TASK ITEM
Please copy each line from the entries that contains the string "букетов".

*** RECORD SET ***

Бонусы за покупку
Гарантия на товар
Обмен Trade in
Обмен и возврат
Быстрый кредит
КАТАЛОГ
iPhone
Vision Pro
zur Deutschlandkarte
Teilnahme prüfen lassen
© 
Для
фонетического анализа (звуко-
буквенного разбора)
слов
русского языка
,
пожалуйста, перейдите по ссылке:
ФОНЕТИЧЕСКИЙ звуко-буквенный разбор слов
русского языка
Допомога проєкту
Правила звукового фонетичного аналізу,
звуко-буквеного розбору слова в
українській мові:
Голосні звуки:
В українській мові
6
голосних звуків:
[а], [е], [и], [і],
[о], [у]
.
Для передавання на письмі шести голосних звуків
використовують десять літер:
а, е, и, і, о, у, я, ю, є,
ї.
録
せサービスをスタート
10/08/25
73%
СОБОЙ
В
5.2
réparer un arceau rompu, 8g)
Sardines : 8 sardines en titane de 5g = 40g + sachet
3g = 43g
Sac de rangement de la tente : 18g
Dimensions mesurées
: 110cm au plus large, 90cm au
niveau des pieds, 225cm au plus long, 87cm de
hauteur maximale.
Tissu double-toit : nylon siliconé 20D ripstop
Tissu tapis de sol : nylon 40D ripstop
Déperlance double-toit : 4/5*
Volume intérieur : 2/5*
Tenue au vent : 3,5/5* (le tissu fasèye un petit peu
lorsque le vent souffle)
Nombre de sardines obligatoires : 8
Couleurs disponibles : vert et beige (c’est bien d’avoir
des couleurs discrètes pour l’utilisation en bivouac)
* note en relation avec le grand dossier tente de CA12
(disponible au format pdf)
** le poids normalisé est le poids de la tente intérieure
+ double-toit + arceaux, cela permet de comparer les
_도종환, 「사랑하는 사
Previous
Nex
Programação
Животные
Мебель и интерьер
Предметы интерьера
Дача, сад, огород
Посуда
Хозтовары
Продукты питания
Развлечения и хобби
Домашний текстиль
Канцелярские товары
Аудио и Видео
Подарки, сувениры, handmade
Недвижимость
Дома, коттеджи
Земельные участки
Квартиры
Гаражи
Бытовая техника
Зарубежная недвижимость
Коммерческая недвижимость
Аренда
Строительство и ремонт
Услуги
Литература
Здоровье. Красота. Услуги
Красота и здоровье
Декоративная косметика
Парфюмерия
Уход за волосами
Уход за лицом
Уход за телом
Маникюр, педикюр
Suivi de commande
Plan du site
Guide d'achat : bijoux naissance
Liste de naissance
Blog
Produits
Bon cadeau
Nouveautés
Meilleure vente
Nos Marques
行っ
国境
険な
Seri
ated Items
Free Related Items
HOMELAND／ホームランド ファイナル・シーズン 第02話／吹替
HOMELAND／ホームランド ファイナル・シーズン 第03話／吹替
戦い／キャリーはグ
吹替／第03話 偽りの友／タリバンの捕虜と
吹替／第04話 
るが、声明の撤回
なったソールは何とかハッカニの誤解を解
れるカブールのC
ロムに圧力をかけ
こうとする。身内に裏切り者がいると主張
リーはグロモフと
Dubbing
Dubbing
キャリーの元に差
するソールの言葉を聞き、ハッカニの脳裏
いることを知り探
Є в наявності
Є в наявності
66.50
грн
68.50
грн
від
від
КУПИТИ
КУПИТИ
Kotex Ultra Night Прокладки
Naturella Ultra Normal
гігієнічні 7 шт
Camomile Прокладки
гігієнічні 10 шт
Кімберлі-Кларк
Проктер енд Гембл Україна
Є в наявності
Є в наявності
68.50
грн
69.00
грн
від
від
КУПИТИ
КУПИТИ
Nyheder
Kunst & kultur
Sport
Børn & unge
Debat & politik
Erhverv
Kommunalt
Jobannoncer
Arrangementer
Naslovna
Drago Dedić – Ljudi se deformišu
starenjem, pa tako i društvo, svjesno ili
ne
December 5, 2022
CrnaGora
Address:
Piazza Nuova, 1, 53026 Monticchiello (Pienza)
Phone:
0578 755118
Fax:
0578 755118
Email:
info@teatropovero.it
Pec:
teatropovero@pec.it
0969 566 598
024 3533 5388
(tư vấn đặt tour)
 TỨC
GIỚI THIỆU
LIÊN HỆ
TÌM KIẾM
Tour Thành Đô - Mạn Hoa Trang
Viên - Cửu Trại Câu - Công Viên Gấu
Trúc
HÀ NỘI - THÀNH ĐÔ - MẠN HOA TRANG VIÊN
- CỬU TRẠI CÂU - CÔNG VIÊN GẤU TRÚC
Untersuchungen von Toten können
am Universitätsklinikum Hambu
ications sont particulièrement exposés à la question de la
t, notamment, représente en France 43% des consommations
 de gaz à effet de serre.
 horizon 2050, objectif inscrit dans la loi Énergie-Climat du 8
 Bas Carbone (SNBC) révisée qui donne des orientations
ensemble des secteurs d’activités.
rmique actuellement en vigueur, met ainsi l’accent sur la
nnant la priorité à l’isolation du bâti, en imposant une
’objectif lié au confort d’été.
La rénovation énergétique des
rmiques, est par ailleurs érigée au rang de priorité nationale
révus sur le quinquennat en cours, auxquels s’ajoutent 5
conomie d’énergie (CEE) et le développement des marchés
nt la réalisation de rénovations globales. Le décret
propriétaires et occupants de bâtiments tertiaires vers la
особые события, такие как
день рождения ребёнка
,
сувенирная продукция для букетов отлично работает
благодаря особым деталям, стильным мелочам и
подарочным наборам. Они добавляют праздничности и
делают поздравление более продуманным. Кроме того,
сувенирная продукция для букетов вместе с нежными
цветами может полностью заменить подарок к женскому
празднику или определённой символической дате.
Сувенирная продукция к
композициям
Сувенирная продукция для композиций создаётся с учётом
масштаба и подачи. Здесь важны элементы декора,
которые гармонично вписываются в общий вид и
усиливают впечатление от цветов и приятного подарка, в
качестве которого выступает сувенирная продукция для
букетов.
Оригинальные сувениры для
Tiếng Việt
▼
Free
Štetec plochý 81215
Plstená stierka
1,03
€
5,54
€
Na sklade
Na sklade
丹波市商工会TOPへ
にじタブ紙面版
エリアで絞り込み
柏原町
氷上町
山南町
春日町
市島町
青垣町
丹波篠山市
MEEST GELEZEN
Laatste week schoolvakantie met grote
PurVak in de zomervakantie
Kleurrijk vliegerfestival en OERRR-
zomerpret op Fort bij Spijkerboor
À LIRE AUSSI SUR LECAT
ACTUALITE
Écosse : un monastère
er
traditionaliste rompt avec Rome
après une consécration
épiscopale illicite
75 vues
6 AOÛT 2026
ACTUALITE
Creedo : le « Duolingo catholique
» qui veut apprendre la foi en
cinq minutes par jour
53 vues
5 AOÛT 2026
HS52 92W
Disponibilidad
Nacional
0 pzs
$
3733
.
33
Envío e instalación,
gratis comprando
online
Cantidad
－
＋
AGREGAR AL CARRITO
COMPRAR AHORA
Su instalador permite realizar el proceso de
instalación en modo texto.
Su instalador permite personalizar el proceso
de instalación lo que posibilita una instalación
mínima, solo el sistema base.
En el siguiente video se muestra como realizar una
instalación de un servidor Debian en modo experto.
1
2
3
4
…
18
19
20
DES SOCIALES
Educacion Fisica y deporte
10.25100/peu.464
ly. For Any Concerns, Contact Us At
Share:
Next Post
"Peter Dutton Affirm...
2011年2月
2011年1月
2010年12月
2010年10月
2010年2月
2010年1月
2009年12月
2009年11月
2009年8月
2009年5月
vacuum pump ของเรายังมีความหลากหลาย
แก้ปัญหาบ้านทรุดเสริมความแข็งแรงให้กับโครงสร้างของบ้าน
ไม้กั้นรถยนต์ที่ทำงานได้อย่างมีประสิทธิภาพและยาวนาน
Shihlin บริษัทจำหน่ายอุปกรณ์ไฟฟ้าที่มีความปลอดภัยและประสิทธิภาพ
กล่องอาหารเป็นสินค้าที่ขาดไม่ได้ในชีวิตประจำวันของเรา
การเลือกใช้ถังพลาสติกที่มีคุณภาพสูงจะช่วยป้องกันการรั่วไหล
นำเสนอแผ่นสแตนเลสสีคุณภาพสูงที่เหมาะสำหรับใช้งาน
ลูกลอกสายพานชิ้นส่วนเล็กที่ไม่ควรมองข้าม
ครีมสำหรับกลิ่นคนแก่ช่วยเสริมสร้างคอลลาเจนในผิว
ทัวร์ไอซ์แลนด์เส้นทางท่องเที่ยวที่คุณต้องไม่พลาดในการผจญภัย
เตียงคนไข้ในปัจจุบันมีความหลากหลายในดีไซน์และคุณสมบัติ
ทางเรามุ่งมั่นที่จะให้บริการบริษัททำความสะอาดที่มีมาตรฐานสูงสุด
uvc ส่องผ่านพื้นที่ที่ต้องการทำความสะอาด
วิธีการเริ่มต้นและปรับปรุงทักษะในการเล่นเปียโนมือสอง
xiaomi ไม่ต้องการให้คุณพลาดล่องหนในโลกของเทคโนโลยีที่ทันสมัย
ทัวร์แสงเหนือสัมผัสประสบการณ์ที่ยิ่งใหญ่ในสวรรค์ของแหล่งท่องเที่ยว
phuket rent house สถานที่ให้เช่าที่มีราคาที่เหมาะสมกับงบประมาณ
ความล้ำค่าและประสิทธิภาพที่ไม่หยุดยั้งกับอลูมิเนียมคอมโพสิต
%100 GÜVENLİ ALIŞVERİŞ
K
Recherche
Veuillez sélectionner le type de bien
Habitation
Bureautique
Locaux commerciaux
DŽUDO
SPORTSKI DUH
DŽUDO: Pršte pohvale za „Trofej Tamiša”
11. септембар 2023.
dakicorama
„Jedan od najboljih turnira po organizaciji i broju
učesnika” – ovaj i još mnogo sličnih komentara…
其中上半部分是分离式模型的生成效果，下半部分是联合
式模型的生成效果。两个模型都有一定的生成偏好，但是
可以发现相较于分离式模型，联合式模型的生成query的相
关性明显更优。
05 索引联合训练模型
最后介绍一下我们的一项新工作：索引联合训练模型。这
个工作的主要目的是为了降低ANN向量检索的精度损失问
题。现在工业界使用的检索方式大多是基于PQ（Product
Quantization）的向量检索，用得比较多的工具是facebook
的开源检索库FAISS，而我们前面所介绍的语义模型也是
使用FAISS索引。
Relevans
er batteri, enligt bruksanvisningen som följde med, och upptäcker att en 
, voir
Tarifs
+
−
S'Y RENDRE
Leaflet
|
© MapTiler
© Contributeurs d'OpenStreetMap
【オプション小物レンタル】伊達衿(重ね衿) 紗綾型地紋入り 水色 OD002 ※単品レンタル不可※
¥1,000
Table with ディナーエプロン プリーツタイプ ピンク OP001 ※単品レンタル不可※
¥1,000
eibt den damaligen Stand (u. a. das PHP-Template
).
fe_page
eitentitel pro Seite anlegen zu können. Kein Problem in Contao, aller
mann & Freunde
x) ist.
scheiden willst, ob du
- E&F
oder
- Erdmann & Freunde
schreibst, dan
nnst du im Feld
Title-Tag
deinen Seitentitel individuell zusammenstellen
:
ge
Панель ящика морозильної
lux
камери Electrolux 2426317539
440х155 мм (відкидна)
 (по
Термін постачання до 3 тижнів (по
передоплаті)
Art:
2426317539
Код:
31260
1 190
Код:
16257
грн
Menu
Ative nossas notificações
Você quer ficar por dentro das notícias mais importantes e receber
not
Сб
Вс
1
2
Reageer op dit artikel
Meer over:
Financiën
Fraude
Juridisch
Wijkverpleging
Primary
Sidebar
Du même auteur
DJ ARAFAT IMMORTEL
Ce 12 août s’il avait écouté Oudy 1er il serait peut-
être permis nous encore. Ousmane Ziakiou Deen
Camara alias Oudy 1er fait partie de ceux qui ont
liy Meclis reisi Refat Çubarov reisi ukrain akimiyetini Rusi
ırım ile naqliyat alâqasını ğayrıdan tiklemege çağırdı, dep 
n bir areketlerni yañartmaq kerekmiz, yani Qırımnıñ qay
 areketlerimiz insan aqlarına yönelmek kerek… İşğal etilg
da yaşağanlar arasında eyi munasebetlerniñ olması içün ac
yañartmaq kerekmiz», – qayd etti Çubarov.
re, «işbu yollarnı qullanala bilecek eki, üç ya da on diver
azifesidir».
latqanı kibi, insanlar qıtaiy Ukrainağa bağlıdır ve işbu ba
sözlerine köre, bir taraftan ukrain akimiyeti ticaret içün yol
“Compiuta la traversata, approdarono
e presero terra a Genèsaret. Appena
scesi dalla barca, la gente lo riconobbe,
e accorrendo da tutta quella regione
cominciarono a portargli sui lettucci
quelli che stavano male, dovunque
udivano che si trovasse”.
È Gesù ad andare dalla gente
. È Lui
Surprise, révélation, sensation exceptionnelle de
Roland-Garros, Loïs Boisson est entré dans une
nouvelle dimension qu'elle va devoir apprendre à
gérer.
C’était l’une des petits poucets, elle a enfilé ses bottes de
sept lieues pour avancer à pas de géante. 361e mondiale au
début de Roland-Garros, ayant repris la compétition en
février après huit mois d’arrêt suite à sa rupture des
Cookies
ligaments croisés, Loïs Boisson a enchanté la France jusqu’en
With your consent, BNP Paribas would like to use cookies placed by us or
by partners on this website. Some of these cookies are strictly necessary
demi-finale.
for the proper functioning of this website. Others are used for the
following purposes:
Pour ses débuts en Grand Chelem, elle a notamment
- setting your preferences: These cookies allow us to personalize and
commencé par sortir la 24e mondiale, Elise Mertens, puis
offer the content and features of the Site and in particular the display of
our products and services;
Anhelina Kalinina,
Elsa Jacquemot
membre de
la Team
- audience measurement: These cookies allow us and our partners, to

*** End of RECORD SET ***

RESPONSE FOR THIS EXERCISE
сувенирная продукция для букетов отлично работает
сувенирная продукция для букетов вместе с нежными
букетов.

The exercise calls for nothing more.